De la rue Saint Guillaume à Kaboul, un parcours original pour une femme hors du commun. Les enfants, les damnés, les droits des femmes… autant de causes auxquelles Rula Ghani est très attachée. Mais aujourd’hui, en tant que 1re dame du pays, elle agit activement pour défendre les droits des femmes dans son pays d’adoption. Car non, Rula Ghani n’est pas Afghane. D’origine libanaise, elle rencontre son époux, Ashraf Ghani, sur les bancs de l’université américaine de Beyrouth. À l’époque, elle s’appelait encore Rula Saade.
Avec lui, elle passera 30 ans aux États-Unis, pays où naîtront ses 2 enfants, avant de rejoindre l’Afghanistan en 2014 lorsque son mari deviendra président du pays.
Une 1re dame engagée en faveur des droits des femmes
Droits des femmes en prison, droits économiques, entrepreneuriat… Rula Ghani est sur tous les fronts.

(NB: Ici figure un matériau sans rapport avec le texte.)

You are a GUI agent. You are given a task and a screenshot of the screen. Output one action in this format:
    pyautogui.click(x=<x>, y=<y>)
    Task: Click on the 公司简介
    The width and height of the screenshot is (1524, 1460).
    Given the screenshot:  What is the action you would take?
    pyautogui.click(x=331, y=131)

Elle a même créé une chambre de commerce dédiée aux femmes. Des femmes qui occupent une place importante dans la reconstruction de l’Afghanistan.
Le 29 avril 2014, le président mentionne son nom devant la nation Afghane : c’était la 1re fois qu’un président remerciait publiquement sa femme ! Plus qu’une simple épouse, Rula Ghani se pose comme une véritable partenaire du président :
« Il m’a présentée en tant que partenaire de vie mais aussi parce que j’allais jouer un rôle. C’était très important. Aujourd’hui, quand j’assiste à un évènement, je suis toujours au 1er rang à côté de mon mari. C’est essentiel car les femmes étaient jusque-là invisibles et n’ont toujours pas l’habitude que l’on donne leur nom. »

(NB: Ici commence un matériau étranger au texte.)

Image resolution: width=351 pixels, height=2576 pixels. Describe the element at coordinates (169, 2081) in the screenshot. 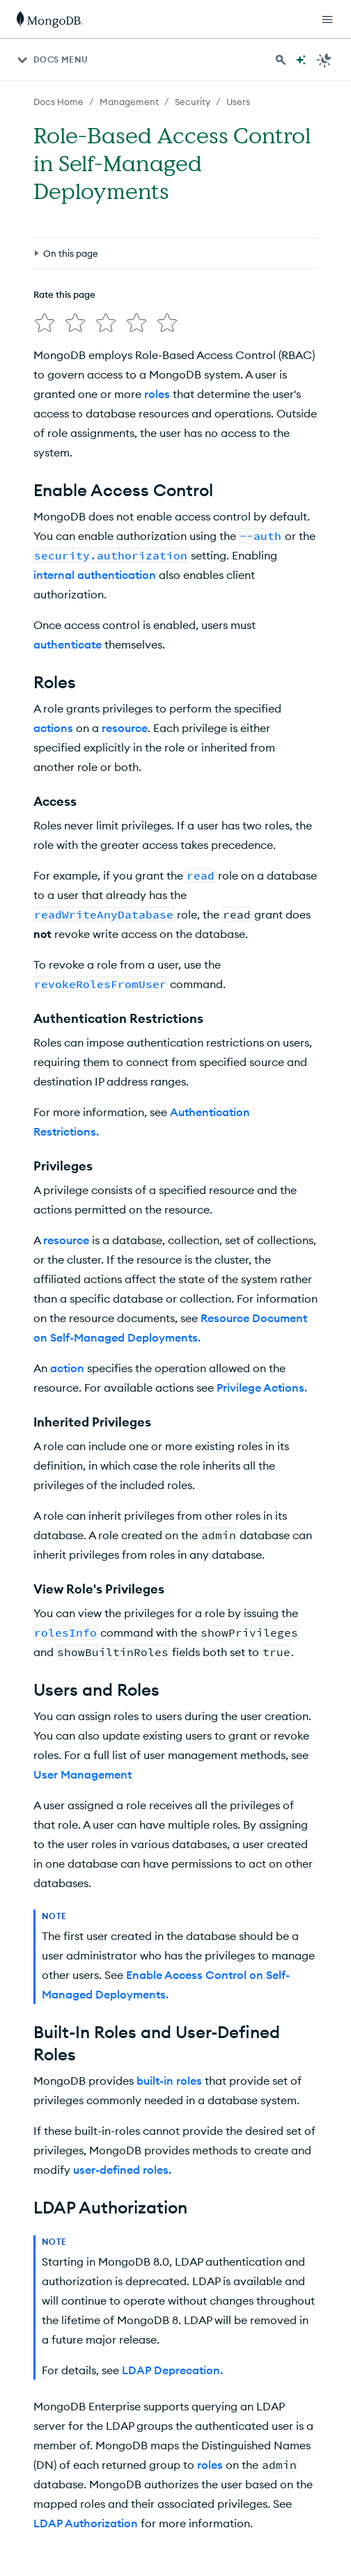

I see `built-in roles` at that location.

Une campagne #WhereIsMyName a même été lancée sur les réseaux sociaux afghans pour que les hommes appellent les femmes par leur nom.

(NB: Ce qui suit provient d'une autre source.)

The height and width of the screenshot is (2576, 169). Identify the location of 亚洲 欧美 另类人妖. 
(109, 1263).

La « grand-mère » de l’Afghanistan
C’est ainsi qu’elle est surnommée dans ce pays, tant elle porte d’attention et d’écoute à son peuple, un peu à l’image d’une grand-mère dévouée. Elle reçoit ainsi au sein du palais présidentiel entourée de son équipe composée d’une dizaine de personnes quiconque a besoin d’aide et souhaite lui parler, aussi bien des hommes que des femmes :
« Je témoigne de ces personnes. Je ne suis pas là pour accorder des faveurs. En groupe, je les encourage pour trouver leur solution. Je leur conseille de décider de ce qu’elles veulent faire et, moi, je serai derrière elles. En Afghanistan, les femmes agissent ! Aucune ne vient me voir pour me dire qu’elle a peur. Elles cherchent toutes des solutions concrètes comme avoir des semences pour leur ferme. »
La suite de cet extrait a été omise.